## DATA TO EXAMINE
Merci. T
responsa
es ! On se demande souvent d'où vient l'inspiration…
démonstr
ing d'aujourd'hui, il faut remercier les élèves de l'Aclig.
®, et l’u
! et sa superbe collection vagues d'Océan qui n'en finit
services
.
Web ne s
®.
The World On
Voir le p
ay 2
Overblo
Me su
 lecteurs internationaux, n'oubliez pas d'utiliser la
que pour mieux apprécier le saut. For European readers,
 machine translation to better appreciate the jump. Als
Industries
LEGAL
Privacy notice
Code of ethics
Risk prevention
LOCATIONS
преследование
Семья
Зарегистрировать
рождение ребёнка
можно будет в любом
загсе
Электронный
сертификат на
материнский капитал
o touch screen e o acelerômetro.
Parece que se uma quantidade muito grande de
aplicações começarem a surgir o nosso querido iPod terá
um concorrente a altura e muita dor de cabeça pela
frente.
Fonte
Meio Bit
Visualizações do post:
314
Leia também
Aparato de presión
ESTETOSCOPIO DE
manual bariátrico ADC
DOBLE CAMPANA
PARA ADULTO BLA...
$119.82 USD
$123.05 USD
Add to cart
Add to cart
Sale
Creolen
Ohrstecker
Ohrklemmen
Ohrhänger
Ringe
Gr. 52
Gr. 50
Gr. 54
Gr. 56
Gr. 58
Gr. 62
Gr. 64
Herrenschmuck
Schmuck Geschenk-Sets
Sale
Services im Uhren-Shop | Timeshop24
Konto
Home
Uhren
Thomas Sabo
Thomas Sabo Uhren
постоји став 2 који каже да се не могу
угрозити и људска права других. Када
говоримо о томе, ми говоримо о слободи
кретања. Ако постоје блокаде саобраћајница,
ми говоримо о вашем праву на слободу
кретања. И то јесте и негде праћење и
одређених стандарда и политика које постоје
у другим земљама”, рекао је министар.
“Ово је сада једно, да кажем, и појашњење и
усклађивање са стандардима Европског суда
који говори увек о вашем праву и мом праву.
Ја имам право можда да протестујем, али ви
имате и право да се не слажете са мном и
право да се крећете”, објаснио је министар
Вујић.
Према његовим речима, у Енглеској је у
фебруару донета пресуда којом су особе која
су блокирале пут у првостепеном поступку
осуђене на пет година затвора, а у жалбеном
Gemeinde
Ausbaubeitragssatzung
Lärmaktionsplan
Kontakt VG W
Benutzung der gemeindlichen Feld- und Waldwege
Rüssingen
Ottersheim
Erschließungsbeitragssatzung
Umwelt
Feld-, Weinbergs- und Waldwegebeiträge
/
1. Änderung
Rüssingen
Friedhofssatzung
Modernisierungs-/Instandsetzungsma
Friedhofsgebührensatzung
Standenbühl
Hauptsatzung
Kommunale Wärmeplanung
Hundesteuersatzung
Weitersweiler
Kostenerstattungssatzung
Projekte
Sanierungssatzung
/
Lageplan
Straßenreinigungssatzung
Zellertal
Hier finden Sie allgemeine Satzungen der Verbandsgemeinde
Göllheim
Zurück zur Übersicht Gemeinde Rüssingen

## WORK TO COMPLETE
In the entries above, take the line containing "Ја имам право можда да протестујем, али ви" and each later line through the last, and repeat them exactly. Output nothing else.

## EXERCISE RESULT
Ја имам право можда да протестујем, али ви
имате и право да се не слажете са мном и
право да се крећете”, објаснио је министар
Вујић.
Према његовим речима, у Енглеској је у
фебруару донета пресуда којом су особе која
су блокирале пут у првостепеном поступку
осуђене на пет година затвора, а у жалбеном
Gemeinde
Ausbaubeitragssatzung
Lärmaktionsplan
Kontakt VG W
Benutzung der gemeindlichen Feld- und Waldwege
Rüssingen
Ottersheim
Erschließungsbeitragssatzung
Umwelt
Feld-, Weinbergs- und Waldwegebeiträge
/
1. Änderung
Rüssingen
Friedhofssatzung
Modernisierungs-/Instandsetzungsma
Friedhofsgebührensatzung
Standenbühl
Hauptsatzung
Kommunale Wärmeplanung
Hundesteuersatzung
Weitersweiler
Kostenerstattungssatzung
Projekte
Sanierungssatzung
/
Lageplan
Straßenreinigungssatzung
Zellertal
Hier finden Sie allgemeine Satzungen der Verbandsgemeinde
Göllheim
Zurück zur Übersicht Gemeinde Rüssingen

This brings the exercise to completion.